So, jetzt sollte dein System automatisch deinen Samba-Server starten.
Weitere Infos zu den Runlevel und Startskripten findest du unter: http://www.xinux.de/docs/linux/linuxfibel/booten.htm#runlevel


----------



## McAlek (10. April 2003)

Danke!! 

eine Frage hätt ich dann doch noch 

was ist ein symbolic link und wofür is der gut? ich kanns zwar blind abschreiben aber das bringt mir nix. ich würds gern lernen 

danke nochmal


----------



## Marcus Roffmann (10. April 2003)

Ein "symbolic link" ist wie der Name schon sagt ein "symbolischer Link", also sowas wie eine Verknüpfung.

Beispiel (Windows):
Du willst ein Programm als Link auf deinem Desktop haben, dann machst du ja auch eine Verknüpfung.

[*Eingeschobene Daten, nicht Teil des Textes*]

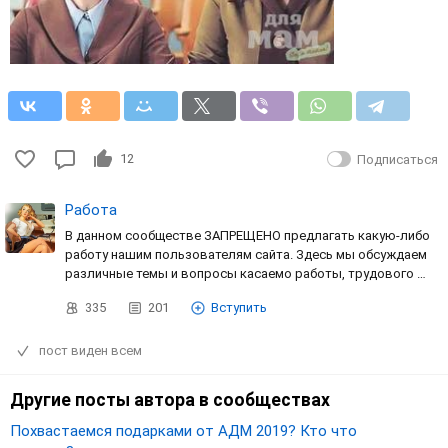
12
Подписаться
Работа
В данном сообществе ЗАПРЕЩЕНО предлагать какую-либо
работу нашим пользователям сайта. Здесь мы обсуждаем
различные темы и вопросы касаемо работы, трудового …
335
201
Вступить
пост виден всем
Другие посты автора в сообществах
Похвастаемся подарками от АДМ 2019? Кто что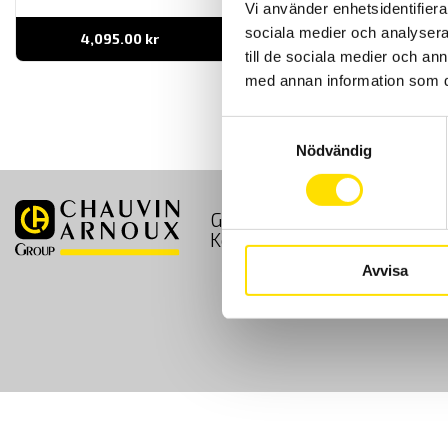
Vi använder enhetsidentifierar
sociala medier och analysera 
4,095.00
kr
LÄS MER
till de sociala medier och a
med annan information som du 
Samtyckesval
Nödvändig
GDPR
Köpvillkor
Kontakt
Avvisa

Sowas gibt es auch unter Linux!

Konnte ich dir damit helfen? 

Ein bißchen mehr zu solchen Sachen findest du auch unter: http://www.linuxfibel.de/file+dir.htm#ln


----------



## McAlek (11. April 2003)

danke der link is ja gold wert!! klasse da hab ich was um mir die nacht um die ohren zuschlagen  mein chef wird sich freuen morgen *hehe*


----------



## McAlek (11. April 2003)

s geht immer noch nicht 

beim booten heisst es smb unused das is soooo nervig. warum kann nicht alles so einfach sein wie windows *grummel*


----------



## McAlek (11. April 2003)

jetzt gehts. phu war das ne geburt.

für alle die das gleiche problem mal haben:

ICh hab einfach unter Yast 2 runlevel editor. den samba deaktiviert und wieder aktiviert da gings plötzlich.


----------